Sunday, September 4, 2011

Alimony Slavery in 1954

FULL TEXT: Will we ever have a new Lincoln to free the alimony slave? In New York's Manhattan telephone book you'll still find the entry: Alimony Jail. At various times it's been my job as reporter to interview inmates of this jail, which is at 434 West 34th Street (appropriately in the Hell's Kitchen district). Each time I was ashamed of my sex.

We were indignant at men having been jailed for debt in Dickens’ day, but today’s luckless husbands are in truth still being chucked into a debtors' prison— by women!

Number 434 was built in 1870 as headquarters for the city’s I first lady police. It became the Alimony Jail in 1927 when the infamous Ludlow Street jail – headquarters for the “Alimony Club” was closed. City officials describe the present headquarters as a “confined home” because the inmates are civil, prisoners held for contempt of court – but I notice that the doors and. windows to their “home” have bars.


The inmates sleep in, a dormitory rather 'than cells, although there are cells handy should they become obstreperous. They exercise in the recreation yard, play ping-pong in the rumpus room, “schmoose” as one described it, or try their luck at cards.

The New York Public Library supplies books and magazines. There are a piano and a radio for entertainment. And as one beleaguered spouse expressed it, “We are protected from our wives.”

That's the good side. The bad side is the very fact of being under lock and key. with an armed guard keeping watch over you 24 hours a day.

The period of incarceration depends on the amount of alimony owed. Those who are behind $500 or less in their payments get three months, those who owe more than $500 get six months. Occasionally some big-time fellow gets jailed, but for the most part it's the little guy. Naturally, the final decision is up to the judge, but if that judge is cranky, or didn't like his lunch, or doesn't feel perky, he 'may well slap the poor guy into the clink.


The alimony law is outmoded.
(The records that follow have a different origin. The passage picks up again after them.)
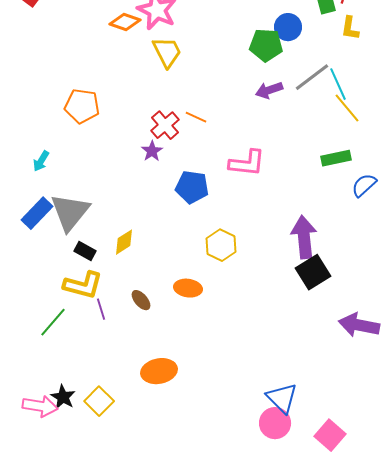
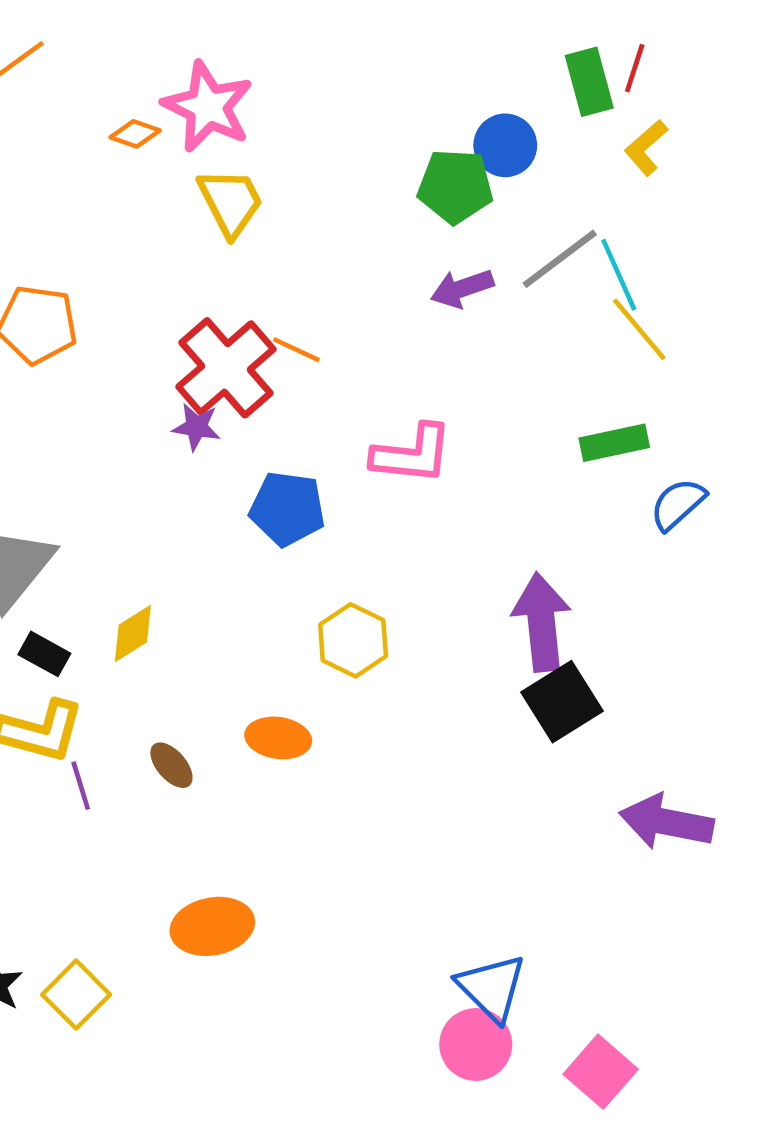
orange diamond: (125, 22) -> (135, 134), size x0.7
yellow L-shape: (350, 28) -> (646, 148), turned 40
red cross: (165, 125) -> (226, 368), size x1.5
purple star: (152, 151) -> (196, 427), turned -30

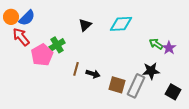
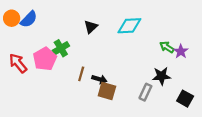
red arrow: (21, 37) -> (18, 63), moved
brown square: (117, 85) -> (107, 91), moved
gray rectangle: (136, 86) -> (145, 92), size x0.7

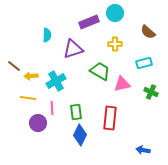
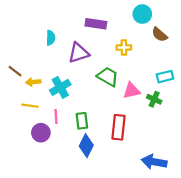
cyan circle: (115, 13) -> (142, 14), moved
purple rectangle: (89, 22) -> (96, 24), turned 30
cyan rectangle: (144, 63) -> (165, 77), moved
green cross: (151, 92) -> (154, 99), moved
blue arrow: (143, 150) -> (154, 162), size x1.6

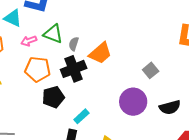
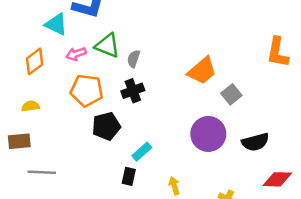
orange trapezoid: (100, 53) -> (202, 71), moved
black cross: (74, 69) -> (133, 91), size x0.7

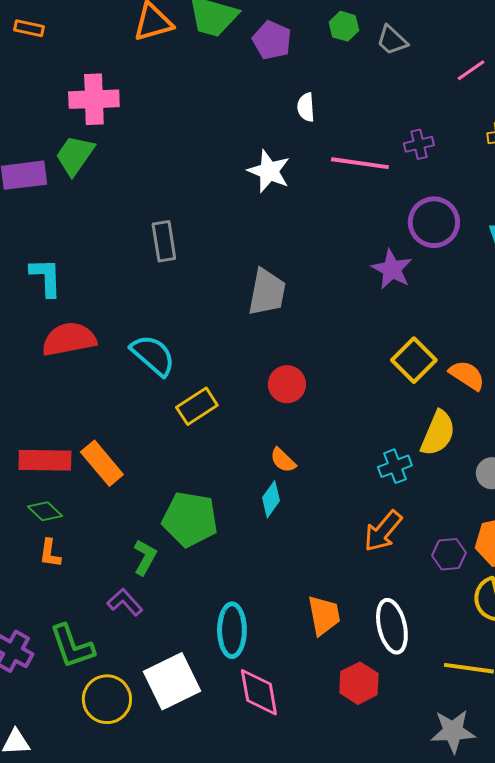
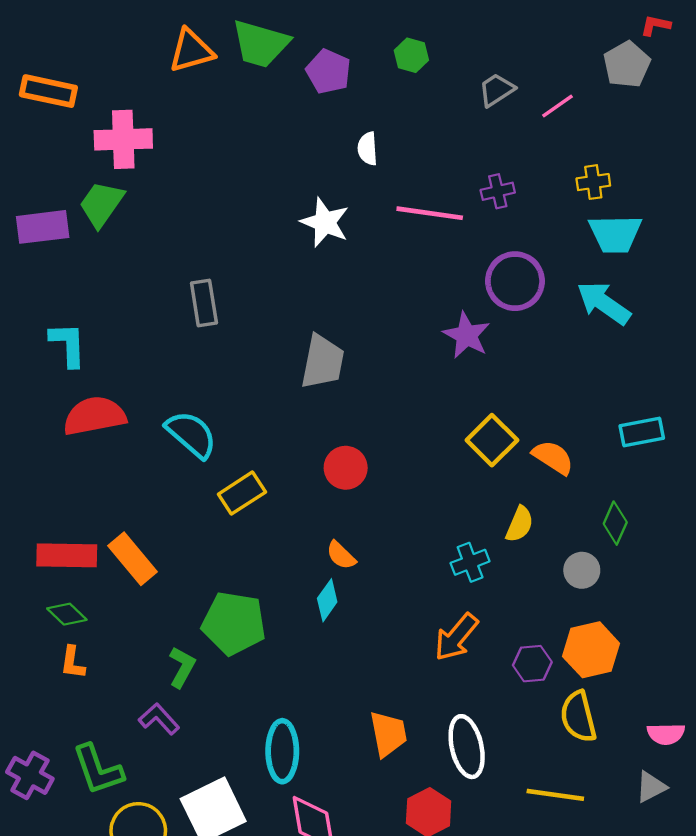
orange rectangle: (29, 28) -> (48, 91), moved, size x1.6
gray trapezoid: (392, 40) -> (497, 90), moved, turned 104
yellow semicircle: (438, 433) -> (520, 524), size x0.7

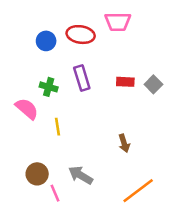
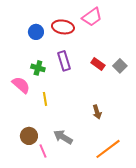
pink trapezoid: (118, 22) -> (92, 17), turned -35
red rectangle: (125, 82) -> (98, 64), turned 32

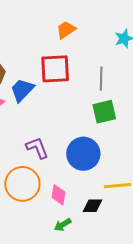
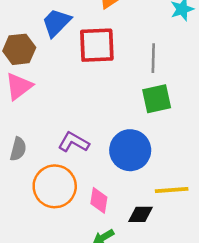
blue trapezoid: (22, 90) -> (56, 23), moved
purple L-shape: (37, 148) -> (74, 142), turned -40

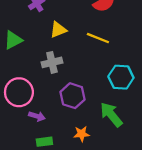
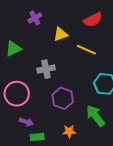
yellow triangle: (58, 30) -> (61, 34), moved
purple arrow: (37, 116) -> (26, 122), moved

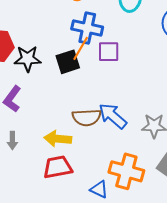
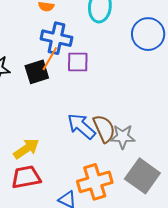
brown semicircle: (87, 117) -> (104, 129), moved, turned -112
yellow arrow: (58, 139) -> (26, 149), turned 140
orange cross: (126, 171) -> (95, 182), turned -32

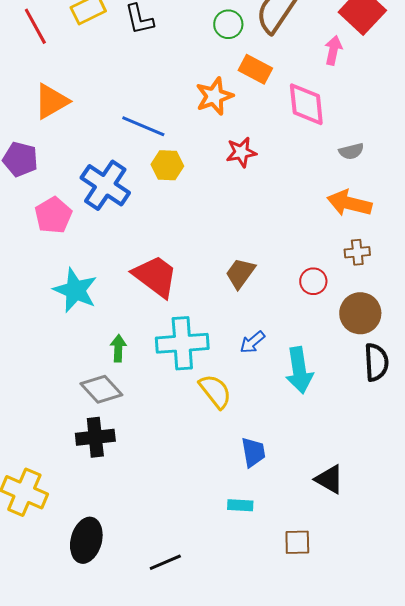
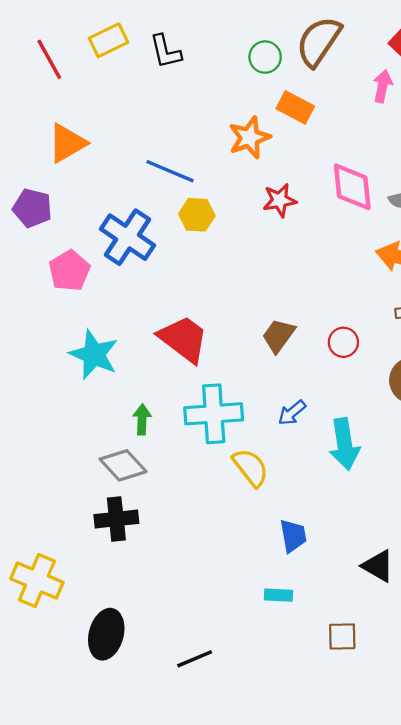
pink diamond: (306, 104) -> (352, 187), moved
red circle: (313, 281) -> (343, 342), moved

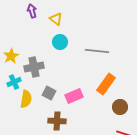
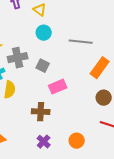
orange rectangle: (106, 84) -> (100, 68), moved
gray square: (49, 93) -> (43, 66), moved

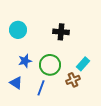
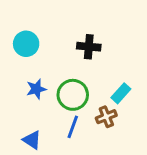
blue triangle: (16, 83) -> (32, 140), moved
blue line: (41, 88) -> (73, 127), moved

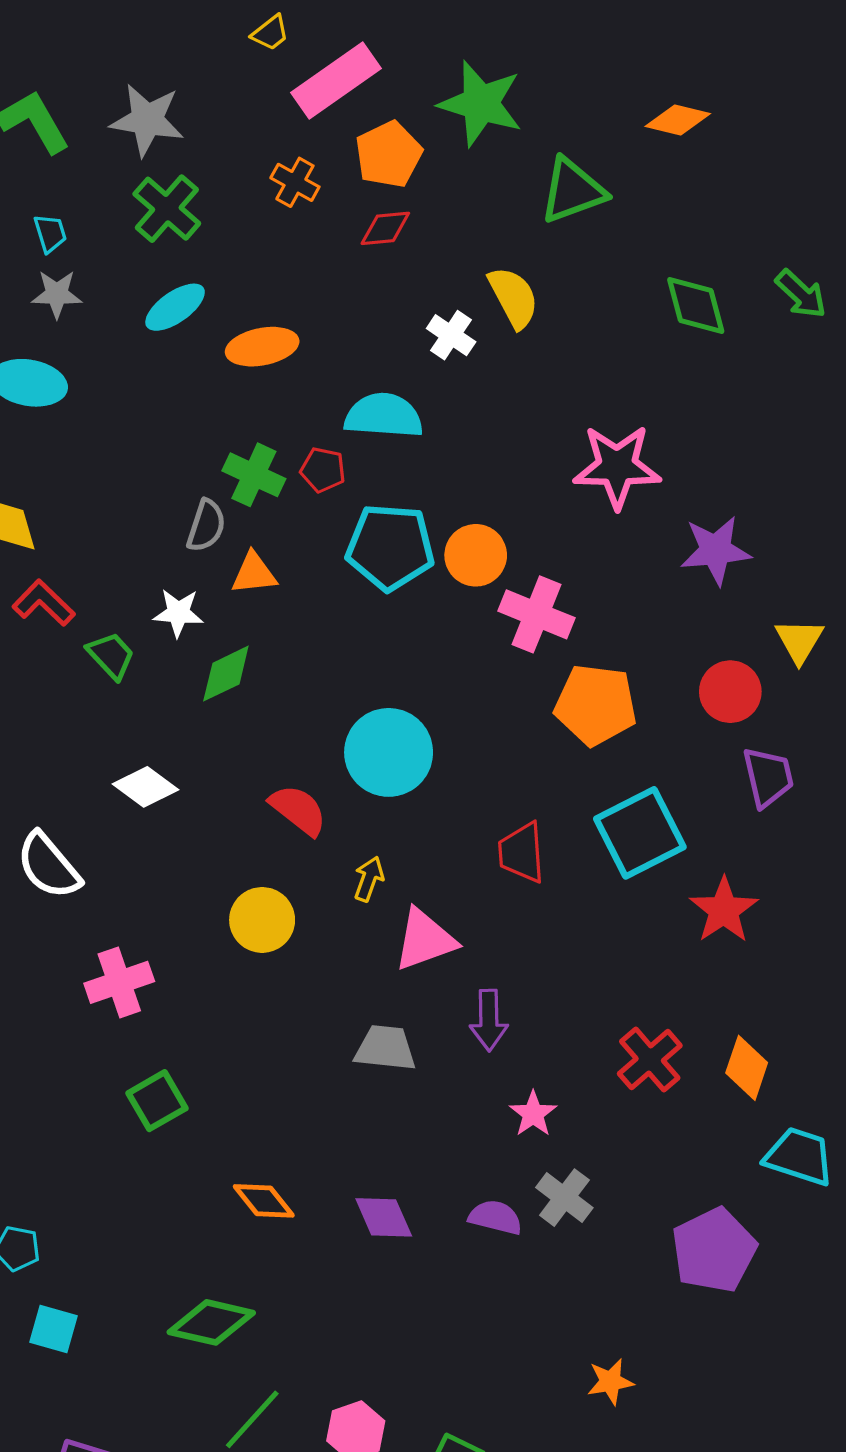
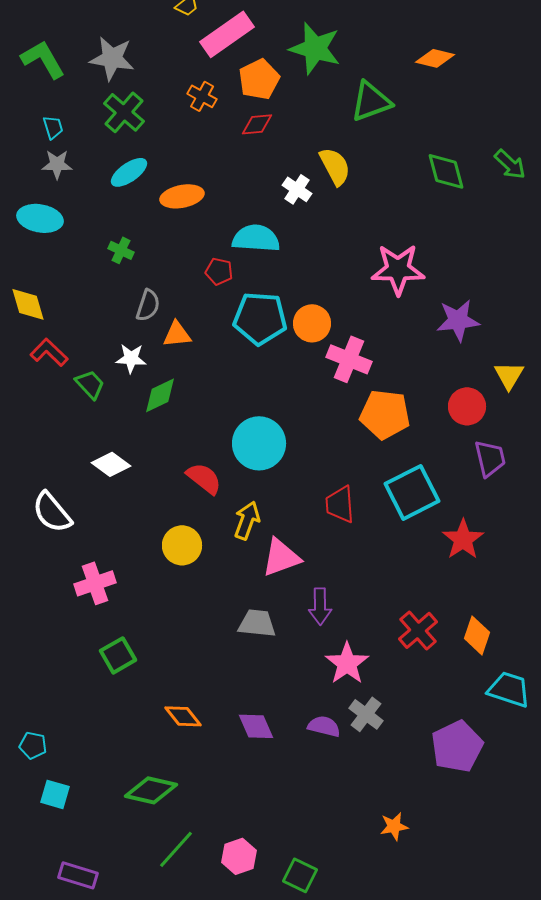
green cross: (254, 475) -> (121, 250), moved, size x0.7
yellow arrow: (369, 879) -> (247, 520), size x1.4
pink star: (533, 1114) -> (347, 663), size x1.5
It stems back to the time when women were helpless creatures. I have no desire to come to the aid of the jerk who is allergic to responsibility and has deserted his wife and children. That's not -what we're talking about. But I am indignant at the woman who takes advantage of legal technicalities to hold a club over a man whose only crime is an incompatible marriage.

Generally speaking, I am against all alimony. Where there are children, I believe separate provision should be made for them — but unless the wife is a helpless invalid or a nitwit who hasn't enough sense to come in out of the rain, I think she should pay her own way. That is probably because my mother was ahead of her times. When her marriage to my stepfather went on the rocks, she had the backbone to ask for a divorce, not a separation, and to refuse alimony.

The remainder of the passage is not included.